First up, The Eyes of My Mother. An American film, but with occasional Portuguese dialogue, it’s one of the first films I got to see and it’s still stayed with me. One day, a little girl witnesses some terrible violence in her home; an intruder shows up but is subsequently overpowered, and from that moment that violence seeps through to her brain as she grows up and her life spirals into chilling psychopathic behaviour. Shot in black-and-white, there’s a wistful, melancholy, poetic tone enshrouding the on-screen horror. With echoes of The Texas Chain Saw Massacre, the film delves into some very dark places, both explicit and not. But despite the disturbing and violent developments the film manages to retain a beautiful, almost meditative atmosphere, and our sympathy for the central character never leaves even though she’s doing awful, awful things. I mean, all she wants is a family… in a way…

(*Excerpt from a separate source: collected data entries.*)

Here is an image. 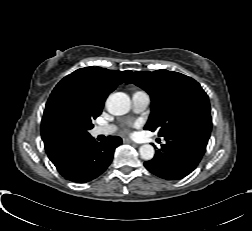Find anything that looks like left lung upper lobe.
<instances>
[{
  "instance_id": "left-lung-upper-lobe-1",
  "label": "left lung upper lobe",
  "mask_w": 252,
  "mask_h": 231,
  "mask_svg": "<svg viewBox=\"0 0 252 231\" xmlns=\"http://www.w3.org/2000/svg\"><path fill=\"white\" fill-rule=\"evenodd\" d=\"M126 83H134L151 96V115L145 130L157 129L161 137L188 127L211 131L208 96L191 77L161 69L154 72H134Z\"/></svg>"
}]
</instances>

A very promising debut by filmmaker Nicolas Pesce. Maybe hug a loved one after this.
Next up, there’s Baskin. Another highly disturbing horror film, this time from Turkey, written and directed by Can Evrenol. A group of police officers receive a distress call in a remote building and head over to investigate. Once there they discover some truly hellish stuff. The film’s got lots of graphic gore and screaming, with a shudderingly creepy main villain. The visuals are striking and colourful and the score is particularly vivid. Unfortunately, there’s not much of anything else. The pacing is uneven and I didn’t really find myself being invested in any of the characters, so despite several really interesting and horrifying sequences it all in all made for unengaging viewing. Some great ideas in this, but not entirely well-executed.

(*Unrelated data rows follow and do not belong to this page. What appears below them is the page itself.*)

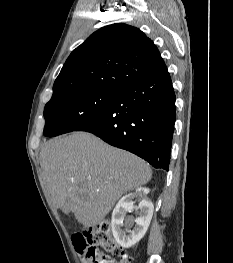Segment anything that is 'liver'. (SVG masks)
<instances>
[{
	"label": "liver",
	"mask_w": 233,
	"mask_h": 263,
	"mask_svg": "<svg viewBox=\"0 0 233 263\" xmlns=\"http://www.w3.org/2000/svg\"><path fill=\"white\" fill-rule=\"evenodd\" d=\"M44 182L57 208L96 226L126 192L149 182L150 166L87 132L49 140L41 149Z\"/></svg>",
	"instance_id": "1"
}]
</instances>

Moving slightly east again we have Under the Shadow, by Babak Anvari, set in Iran in the 1980s, after the Iranian revolution and during the Iran-Iraq conflicts. It centres on a woman and her husband and young daughter living in an apartment block in Tehran. Not only is there the constant threat of missile attacks but some strange, nightmarish things start to occur, and when the father is called away to military service the mother and daughter are left to deal with the supernatural dread that plagues them. Under the Shadow does a fantastic job of channeling serious political and parental fears into a deliciously slow-burning terror, the tension building and building, holding you captive until it explodes in the final ten to fifteen minutes, unleashing full-scale horror. All throughout it stays gripping, then right at the end it starts ripping. Excellently shot with some unsettling camera movements and production design that captures the period as well as the evil closing in. Probably my favourite of the three.

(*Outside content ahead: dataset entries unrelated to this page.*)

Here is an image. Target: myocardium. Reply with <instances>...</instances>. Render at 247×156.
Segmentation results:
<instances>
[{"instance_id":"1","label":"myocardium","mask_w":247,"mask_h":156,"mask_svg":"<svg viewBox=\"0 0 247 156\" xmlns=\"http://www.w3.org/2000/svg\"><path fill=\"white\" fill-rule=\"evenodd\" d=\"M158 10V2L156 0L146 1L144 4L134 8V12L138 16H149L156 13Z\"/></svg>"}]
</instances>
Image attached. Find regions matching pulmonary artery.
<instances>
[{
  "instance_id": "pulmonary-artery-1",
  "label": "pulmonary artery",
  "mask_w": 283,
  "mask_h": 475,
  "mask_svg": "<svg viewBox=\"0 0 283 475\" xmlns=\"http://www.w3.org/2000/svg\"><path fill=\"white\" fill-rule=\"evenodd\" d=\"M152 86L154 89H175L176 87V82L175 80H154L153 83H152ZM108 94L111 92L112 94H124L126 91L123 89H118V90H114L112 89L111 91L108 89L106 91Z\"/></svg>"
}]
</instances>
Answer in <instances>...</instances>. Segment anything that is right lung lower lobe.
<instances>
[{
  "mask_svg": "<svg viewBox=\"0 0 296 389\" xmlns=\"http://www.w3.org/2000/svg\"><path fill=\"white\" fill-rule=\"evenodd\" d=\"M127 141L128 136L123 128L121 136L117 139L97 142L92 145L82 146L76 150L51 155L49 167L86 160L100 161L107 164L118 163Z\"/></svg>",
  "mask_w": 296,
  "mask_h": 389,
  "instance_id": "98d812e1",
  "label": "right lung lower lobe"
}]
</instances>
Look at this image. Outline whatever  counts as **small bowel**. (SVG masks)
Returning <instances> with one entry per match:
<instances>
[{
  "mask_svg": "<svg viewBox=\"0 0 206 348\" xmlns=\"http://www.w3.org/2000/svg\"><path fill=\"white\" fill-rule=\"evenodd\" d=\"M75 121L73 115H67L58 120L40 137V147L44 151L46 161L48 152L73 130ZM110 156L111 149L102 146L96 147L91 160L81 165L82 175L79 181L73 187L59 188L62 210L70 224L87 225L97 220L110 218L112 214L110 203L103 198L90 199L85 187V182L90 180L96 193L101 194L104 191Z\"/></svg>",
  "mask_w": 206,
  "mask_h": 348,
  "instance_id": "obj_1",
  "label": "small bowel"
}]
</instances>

Finally, I saw Fear Itself, a documentary on horror films written and directed by Charlie Lyne. Or rather, it’s not so much a documentary as a cine-essay, a stream of thoughts on horror films and the way that they relate to real human fears and anxieties. Impressive in scope and mesmerising in equal measure, the film itself is essentially a collage, in that it consists entirely of edited-together footage from existing horror films, and hypnotic narration over the top that takes you on an engrossing journey through humanity’s darkness. The range of films chosen is admirable, encompassing a vast range of horror cinema from across the world and throughout history, even using some films that aren’t traditionally considered horror films but which have certain elements that illustrate the points that the filmmaker is trying to make about horror films, which in turn ties back to the points he makes about humanity. And the exploration of the themes is engrossing, thoughtful and at times quite personal. It’s transfixing and thought-provoking and highly recommended not just for horror fans but for anyone interested in the depths of the human soul.
And that’s all the horror films at the festival that I’ve been able to see so far, but there’s more to come! A few I’m looking forward to are Killing Ground and The Devil’s Candy, both by Australian directors, as well as The Lure and The Love Witch, which from what I’ve heard are very very weird, and I can’t wait.
There’s still another week left of the festival, so get out there and start shitting your pants in terror. I’ll be in the cinema with you, toilet paper in hand.